Transcribed page contents:

^^^^^^^^^^^^^^^^

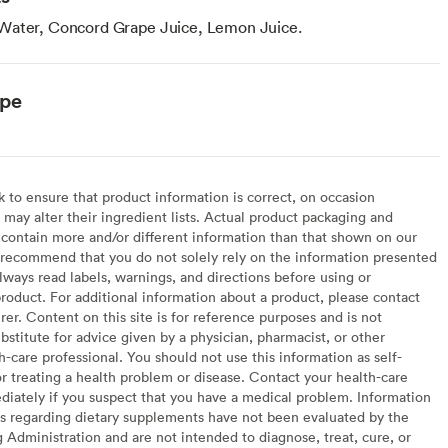
Water, Concord Grape Juice, Lemon Juice.
ype
to ensure that product information is correct, on occasion
may alter their ingredient lists. Actual product packaging and
contain more and/or different information than that shown on our
recommend that you do not solely rely on the information presented
lways read labels, warnings, and directions before using or
oduct. For additional information about a product, please contact
er. Content on this site is for reference purposes and is not
bstitute for advice given by a physician, pharmacist, or other
h-care professional. You should not use this information as self-
or treating a health problem or disease. Contact your health-care
diately if you suspect that you have a medical problem. Information
s regarding dietary supplements have not been evaluated by the
Administration and are not intended to diagnose, treat, cure, or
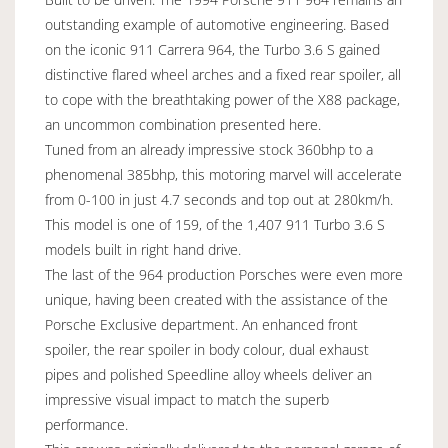
outstanding example of automotive engineering. Based
on the iconic 911 Carrera 964, the Turbo 3.6 S gained
distinctive flared wheel arches and a fixed rear spoiler, all
to cope with the breathtaking power of the X88 package,
an uncommon combination presented here.
Tuned from an already impressive stock 360bhp to a
phenomenal 385bhp, this motoring marvel will accelerate
from 0-100 in just 4.7 seconds and top out at 280km/h.
This model is one of 159, of the 1,407 911 Turbo 3.6 S
models built in right hand drive.
The last of the 964 production Porsches were even more
unique, having been created with the assistance of the
Porsche Exclusive department. An enhanced front
spoiler, the rear spoiler in body colour, dual exhaust
pipes and polished Speedline alloy wheels deliver an
impressive visual impact to match the superb
performance.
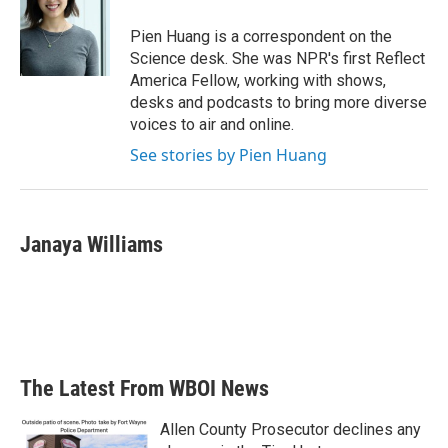
Pien Huang is a correspondent on the
Science desk. She was NPR's first Reflect
America Fellow, working with shows,
desks and podcasts to bring more diverse
voices to air and online.
See stories by Pien Huang
Janaya Williams
The Latest From WBOI News
Allen County Prosecutor declines any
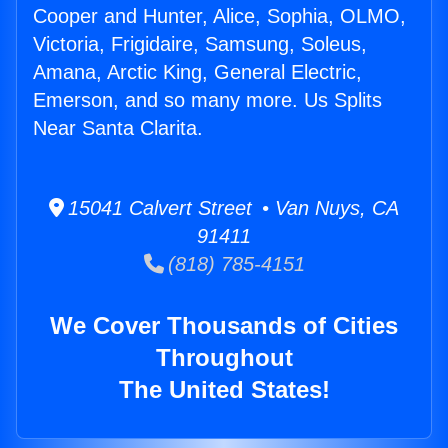
Cooper and Hunter, Alice, Sophia, OLMO,
Victoria, Frigidaire, Samsung, Soleus,
Amana, Arctic King, General Electric,
Emerson, and so many more. Us Splits
Near Santa Clarita.
15041 Calvert Street • Van Nuys, CA
91411
(818) 785-4151
We Cover Thousands of Cities
Throughout
The United States!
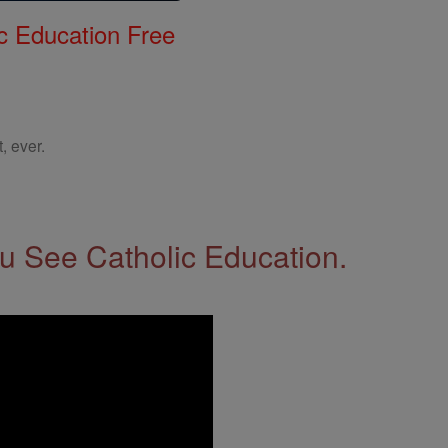
c Education Free
, ever.
 See Catholic Education.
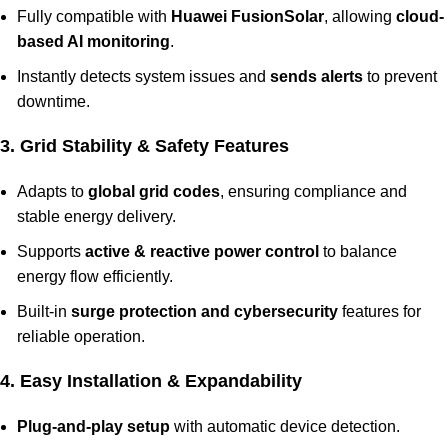
Fully compatible with
Huawei FusionSolar
, allowing
cloud-
based AI monitoring
.
Instantly detects system issues and
sends alerts
to prevent
downtime.
3. Grid Stability & Safety Features
Adapts to
global grid codes
, ensuring compliance and
stable energy delivery.
Supports
active & reactive power control
to balance
energy flow efficiently.
Built-in
surge protection and cybersecurity
features for
reliable operation.
4. Easy Installation & Expandability
Plug-and-play setup
with automatic device detection.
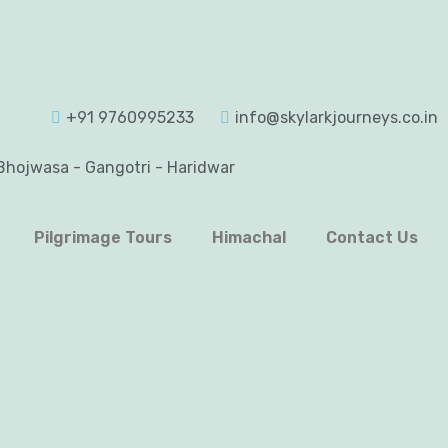
+91 9760995233
info@skylarkjourneys.co.in
Bhojwasa - Gangotri - Haridwar
Pilgrimage Tours
Himachal
Contact Us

^^^^^^^^^^^^^^^^

What to produce -
A verbatim copy of every record is required, with all pictures excluded.

Solution -
Water, Concord Grape Juice, Lemon Juice.
ype
to ensure that product information is correct, on occasion
may alter their ingredient lists. Actual product packaging and
contain more and/or different information than that shown on our
recommend that you do not solely rely on the information presented
lways read labels, warnings, and directions before using or
oduct. For additional information about a product, please contact
er. Content on this site is for reference purposes and is not
bstitute for advice given by a physician, pharmacist, or other
h-care professional. You should not use this information as self-
or treating a health problem or disease. Contact your health-care
diately if you suspect that you have a medical problem. Information
s regarding dietary supplements have not been evaluated by the
Administration and are not intended to diagnose, treat, cure, or
outstanding example of automotive engineering. Based
on the iconic 911 Carrera 964, the Turbo 3.6 S gained
distinctive flared wheel arches and a fixed rear spoiler, all
to cope with the breathtaking power of the X88 package,
an uncommon combination presented here.
Tuned from an already impressive stock 360bhp to a
phenomenal 385bhp, this motoring marvel will accelerate
from 0-100 in just 4.7 seconds and top out at 280km/h.
This model is one of 159, of the 1,407 911 Turbo 3.6 S
models built in right hand drive.
The last of the 964 production Porsches were even more
unique, having been created with the assistance of the
Porsche Exclusive department. An enhanced front
spoiler, the rear spoiler in body colour, dual exhaust
pipes and polished Speedline alloy wheels deliver an
impressive visual impact to match the superb
performance.
Pien Huang is a correspondent on the
Science desk. She was NPR's first Reflect
America Fellow, working with shows,
desks and podcasts to bring more diverse
voices to air and online.
See stories by Pien Huang
Janaya Williams
The Latest From WBOI News
Allen County Prosecutor declines any
Cooper and Hunter, Alice, Sophia, OLMO,
Victoria, Frigidaire, Samsung, Soleus,
Amana, Arctic King, General Electric,
Emerson, and so many more. Us Splits
Near Santa Clarita.
15041 Calvert Street • Van Nuys, CA
91411
(818) 785-4151
We Cover Thousands of Cities
Throughout
The United States!
c Education Free
, ever.
 See Catholic Education.
Fully compatible with
Huawei FusionSolar
, allowing
cloud-
based AI monitoring
.
Instantly detects system issues and
sends alerts
to prevent
downtime.
3. Grid Stability & Safety Features
Adapts to
global grid codes
, ensuring compliance and
stable energy delivery.
Supports
active & reactive power control
to balance
energy flow efficiently.
Built-in
surge protection and cybersecurity
features for
reliable operation.
4. Easy Installation & Expandability
Plug-and-play setup
with automatic device detection.
+91 9760995233
info@skylarkjourneys.co.in
Bhojwasa - Gangotri - Haridwar
Pilgrimage Tours
Himachal
Contact Us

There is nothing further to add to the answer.